2 Contexte historique et contexte documentaire

2.3 Les sources de l’étude

2.3.4 Les études antérieures

À de nombreuses reprises, mon travail se réfère à des réflexions ou à des conclusions contenues dans d’autres études réalisées autour du site de l’ancien amphithéâtre. Tous ces travaux ne sont pas égaux et méritent un exposé préliminaire au même titre que les sources écrites, les plans, les fouilles etc. J’ai choisi d’en faire une rapide présentation thématique afin de souligner le contexte de production de chacun en précisant à chaque fois ce qu’ils ont apporté à mon travail. Il s’agit du bilan historiographique du site correspondant à l’emprise de l’ancien amphithéâtre de Tours.

2.3.4.1 La recherche sur l’amphithéâtre antique

Je ne voudrais pas faire une nouvelle présentation des recherches effectuées sur l’amphithéâtre antique de Tours puisque celle-ci a déjà été faite et qu’elle ne paraît pas essentielle à ma thématique de recherche (pour une présentation très précise des recherches du 19e s., voir DUBOIS, SAZERAT 1974 et plus récemment BORDEAUX, SEIGNE 2005). Les principales publications consacrées à la découverte de l’édifice antique sont celles du milieu du 19e s. de la Commission Galembert (GALEMBERT 1853 ; COURTIGIS 1855), puis plus tard, mais dans le même esprit, l’article d’Henry Auvray (AUVRAY 1939). L’enjeu de ces travaux était surtout de prouver, par l’exploration des caves et l’examen de leurs maçonneries, que ce qui passait jusqu’à présent pour des thermes antiques était en fait un amphithéâtre. Ce sont les relevés effectués à l’occasion de ces investigations qui ont permis de dresser les premiers plans de l’amphithéâtre.

Figure 15 : Vestiges existants ou constatés des arènes romaines de Tours. Dessin de Courtigis, 1854, fonds SAT.

Ces publications se sont véritablement concentrées sur les vestiges antiques appartenant à l’amphithéâtre ; elles s’attardent rarement à faire état des maçonneries médiévales et modernes. Ainsi, si les coupes de l’édifice dessinées dans la partie basse de la Figure 15 représentent le bâti implanté sur le monument, leur examen montre qu’il s’agit uniquement d’un « décor » qui, loin de la réalité, ne repose sur aucun relevé précis.

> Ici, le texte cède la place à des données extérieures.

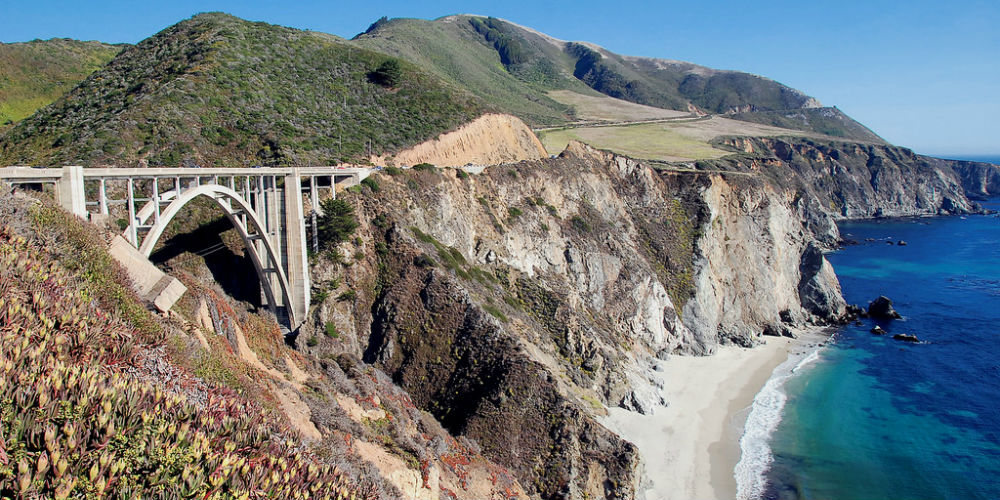 Where is `arch`? This screenshot has width=1000, height=500. arch is located at coordinates (206, 206).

Plus récemment, Jean-Paul Sazerat et Jacques Dubois ont publié une série d’articles à la suite de leurs fouilles des années 1960 et 1980 (d’abord un projet de demande de financement non publié : Un monument méconnu…1964 , puis deux articles : DUBOIS, SAZERAT 1974 ; DUBOIS, SAZERAT 1977). Les publications reposent sur des relevés plus précis, mais l’absence de méthode stratigraphique dans la fouille rend douteuses les conclusions des auteurs. Contrairement aux publications précédentes, les auteurs s’attardent parfois à décrire les maçonneries médiévales ou « renaissance », ainsi que les principaux objets découverts lors de leurs sondages : mais là encore les remarques et les datations ne sont pas suffisamment étayées pour être prises en compte dans l’analyse en tant que telles.

Enfin, il y a peu, Jacques Seigne a publié plusieurs articles assez courts qui s’intéressent exclusivement aux différents états architecturaux de l’amphithéâtre. Même s’il ne présente aucun relevé, mais directement les plans restitués, il s’agit à ce jour de la synthèse la plus aboutie concernant l’édifice gallo-romain (BORDEAUX, SEIGNE 2005 ; SEIGNE 2007c ; SEIGNE 2007g ; SEIGNE 2007d).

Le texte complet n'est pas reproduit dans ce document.